The Unaccountability Machine

17 May 2024/No Comments
By Nick Dunbar
More than the sum of its parts

Charles Dickens showed us how it should be done. If you want a society to examine itself, use a ghost of past, present and future.

The ghost of the past takes me back to when I came of age in the mid-1980s. Much of the UK’s economy was still state-owned, including rail, communications and utilities. From the left-wing outlook of my family, that was a good thing, and we all railed at Margaret Thatcher who was busy privatising it.

Then there is the ghost of the present. So many things work better but we don’t notice them. There is plenty that is worse. Take the water system. As a child I swam in rivers that now run with effluent. Having siphoned off billions to its owners and lenders over the years, privatised Thames Water is heading for renationalisation.
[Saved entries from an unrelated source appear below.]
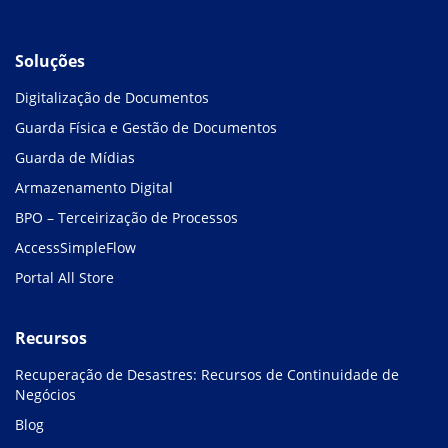
Soluções
Digitalização de Documentos
Guarda Física e Gestão de Documentos
Guarda de Mídias
Armazenamento Digital
BPO – Terceirização de Processos
AccessSimpleFlow
Portal All Store
Recursos
Recuperação de Desastres: Recursos de Continuidade de
Negócios
Blog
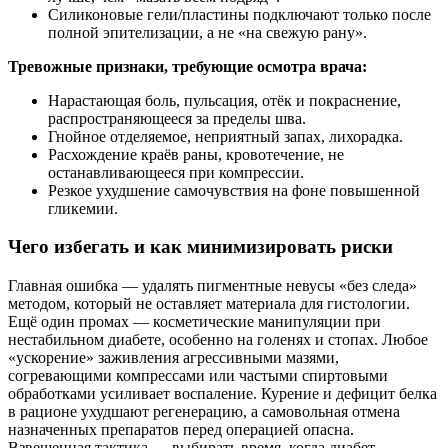
Силиконовые гели/пластины подключают только после
полной эпителизации, а не «на свежую рану».
Тревожные признаки, требующие осмотра врача:
Нарастающая боль, пульсация, отёк и покраснение,
распространяющееся за пределы шва.
Гнойное отделяемое, неприятный запах, лихорадка.
Расхождение краёв раны, кровотечение, не
останавливающееся при компрессии.
Резкое ухудшение самочувствия на фоне повышенной
гликемии.
Чего избегать и как минимизировать риски
Главная ошибка — удалять пигментные невусы «без следа»
методом, который не оставляет материала для гистологии.
Ещё один промах — косметические манипуляции при
нестабильном диабете, особенно на голенях и стопах. Любое
«ускорение» заживления агрессивными мазями,
согревающими компрессами или частыми спиртовыми
обработками усиливает воспаление. Курение и дефицит белка
в рационе ухудшают регенерацию, а самовольная отмена
назначенных препаратов перед операцией опасна.
Взвешенная тактика — выбирать время, когда диабет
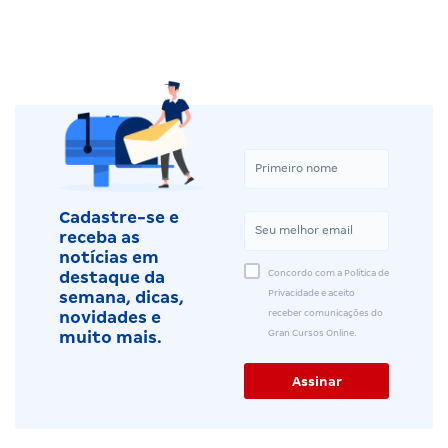
Cadastre-se e
receba as
notícias em
Concordo com a Política de
destaque da
Privacidade e aceito
semana, dicas,
receber comunicações do
novidades e
Gran Cursos Online.
muito mais.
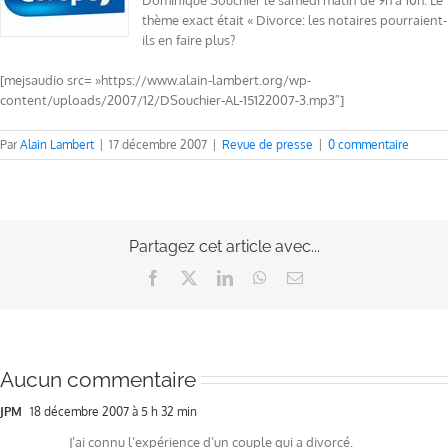
Dominique Souchier le samedi matin de 9h à 10h. Le
thème exact était « Divorce: les notaires pourraient-
ils en faire plus?
[mejsaudio src= »https://www.alain-lambert.org/wp-
content/uploads/2007/12/DSouchier-AL-15122007-3.mp3″]
Par
Alain Lambert
|
17 décembre 2007
|
Revue de presse
|
0 commentaire
Partagez cet article avec...
Facebook
X
LinkedIn
WhatsApp
Email
Aucun commentaire
JPM
18 décembre 2007 à 5 h 32 min
J’ai connu l’expérience d’un couple qui a divorcé.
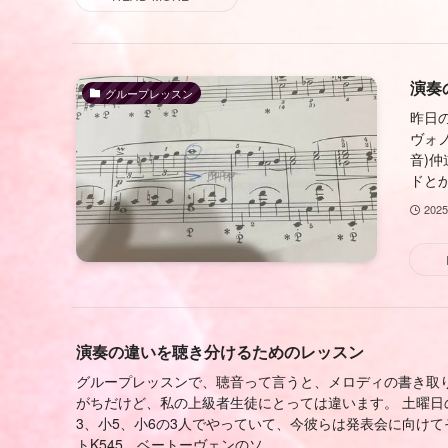
演奏
グループレッスン
昨日
ヴォノ
音)仲
ドとか
202
演奏の違いを聴き分けるためのレッスン
グループレッスンで、聴音って言うと、メロディの書き取
がちだけど、私の上級者生徒にとっては違います。 土曜日
3、小5、小6の3人でやっていて、今彼らは発表会に向け
トK545、ベートーヴェンのソ...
The market, which in Mrs Thatcher’s time was about empowering individuals to own companies, has morphed into private equity, which uses borrowed money to take companies private and then squeeze them dry. The high street has been gutted and no one wants to talk to you in the help centre. Even the humble UK post office – well, look what happened there.

Finally, we meet the ghost of the future. Artificial intelligence is everywhere. What does it mean to be an individual when everything you do is guided by machines that know infinitely more than you. Who makes the decisions – societies or the machines?

These three ghosts loom over Dan Davies’ The Unaccountability Machine.